### What you need to do
Set down the final stretch of the data, from the line that holds "Eventos | Al" through the last line, both included, with pictures left out.
__________________________________________________
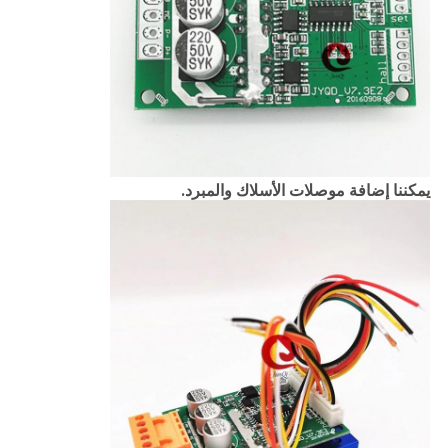
يمكننا إضافة موصلات الأسلاك والمبرد.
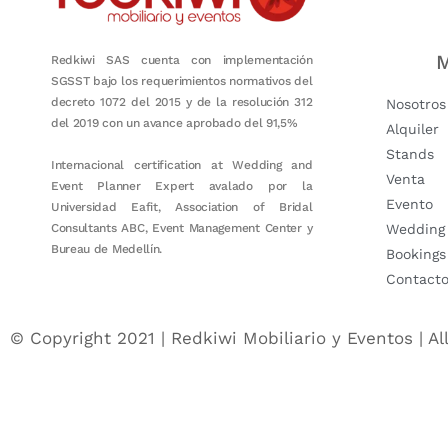
M
Redkiwi SAS cuenta con implementación
SGSST bajo los requerimientos normativos del
decreto 1072 del 2015 y de la resolución 312
Nosotros
del 2019 con un avance aprobado del 91,5%
Alquiler
Stands
Internacional certification at Wedding and
Venta
Event Planner Expert avalado por la
Evento
Universidad Eafit, Association of Bridal
Consultants ABC, Event Management Center y
Wedding
Bureau de Medellín.
Bookings
Contact
© Copyright 2021 | Redkiwi Mobiliario y Eventos | Al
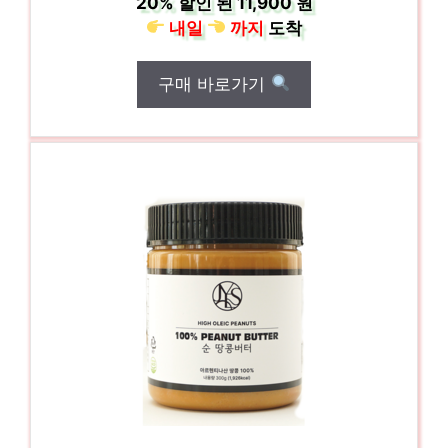
20%
할인 된
11,900 원
내일
까지
도착
구매 바로가기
__________________________________________________
### Solution to this problem
© Copyright 2021 | Redkiwi Mobiliario y Eventos | Al
20%
할인 된
11,900 원
내일
까지
도착
구매 바로가기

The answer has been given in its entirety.